Start of GIVEN DATA

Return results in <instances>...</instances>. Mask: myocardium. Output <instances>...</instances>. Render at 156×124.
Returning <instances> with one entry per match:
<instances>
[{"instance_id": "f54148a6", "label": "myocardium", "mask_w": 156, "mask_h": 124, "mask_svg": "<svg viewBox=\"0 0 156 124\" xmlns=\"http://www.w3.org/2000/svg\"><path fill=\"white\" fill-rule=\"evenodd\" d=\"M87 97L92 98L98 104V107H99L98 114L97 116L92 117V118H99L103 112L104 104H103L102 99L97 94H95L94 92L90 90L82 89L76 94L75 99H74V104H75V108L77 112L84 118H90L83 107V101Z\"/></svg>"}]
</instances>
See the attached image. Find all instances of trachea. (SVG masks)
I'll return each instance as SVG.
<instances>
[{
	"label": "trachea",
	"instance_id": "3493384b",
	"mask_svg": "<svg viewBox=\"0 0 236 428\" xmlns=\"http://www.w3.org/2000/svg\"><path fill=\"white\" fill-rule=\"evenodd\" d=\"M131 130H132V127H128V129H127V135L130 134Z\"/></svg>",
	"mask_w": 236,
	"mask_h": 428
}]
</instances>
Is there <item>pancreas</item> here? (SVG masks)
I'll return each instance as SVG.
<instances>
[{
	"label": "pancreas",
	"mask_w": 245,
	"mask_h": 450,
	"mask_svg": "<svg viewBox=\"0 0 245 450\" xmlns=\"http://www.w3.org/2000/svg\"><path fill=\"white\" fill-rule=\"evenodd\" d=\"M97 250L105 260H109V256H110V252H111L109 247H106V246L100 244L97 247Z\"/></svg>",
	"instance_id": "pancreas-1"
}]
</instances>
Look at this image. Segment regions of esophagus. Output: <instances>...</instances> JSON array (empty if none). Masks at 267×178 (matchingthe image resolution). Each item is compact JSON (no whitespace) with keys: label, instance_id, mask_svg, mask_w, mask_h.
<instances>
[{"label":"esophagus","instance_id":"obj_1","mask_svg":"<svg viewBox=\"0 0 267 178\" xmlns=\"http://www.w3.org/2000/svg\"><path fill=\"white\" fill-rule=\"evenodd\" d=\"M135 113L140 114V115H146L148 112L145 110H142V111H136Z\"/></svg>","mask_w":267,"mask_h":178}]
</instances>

End of GIVEN DATA

■ YOUR TASK ■
Retype the line containing "Look at this" and each line after it through the end of the listing, exactly, leaving out everything else.

■ YOUR RESPONSE ■
Look at this image. Segment regions of esophagus. Output: <instances>...</instances> JSON array (empty if none). Masks at 267×178 (matchingthe image resolution). Each item is compact JSON (no whitespace) with keys: label, instance_id, mask_svg, mask_w, mask_h.
<instances>
[{"label":"esophagus","instance_id":"obj_1","mask_svg":"<svg viewBox=\"0 0 267 178\" xmlns=\"http://www.w3.org/2000/svg\"><path fill=\"white\" fill-rule=\"evenodd\" d=\"M135 113L140 114V115H146L148 112L145 110H142V111H136Z\"/></svg>","mask_w":267,"mask_h":178}]
</instances>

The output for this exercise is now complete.